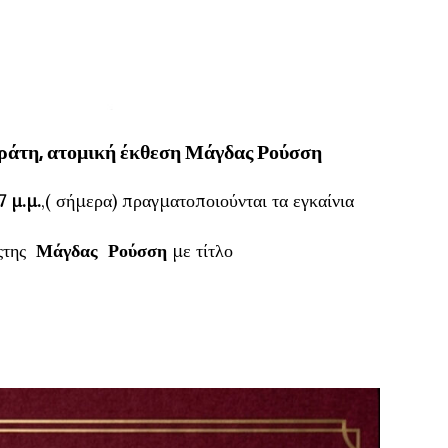
ράτη, ατομική έκθεση Μάγδας Ρούσση
7 μ.μ.
,( σήμερα) πραγματοποιούνται τα εγκαίνια
ηςτης
Μάγδας Ρούσση
με τίτλο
* * *
WORK ORDER: Copy the listing exactly, omitting pictures.

RESULT OF THIS TASK:
ράτη, ατομική έκθεση Μάγδας Ρούσση
7 μ.μ.
,( σήμερα) πραγματοποιούνται τα εγκαίνια
ηςτης
Μάγδας Ρούσση
με τίτλο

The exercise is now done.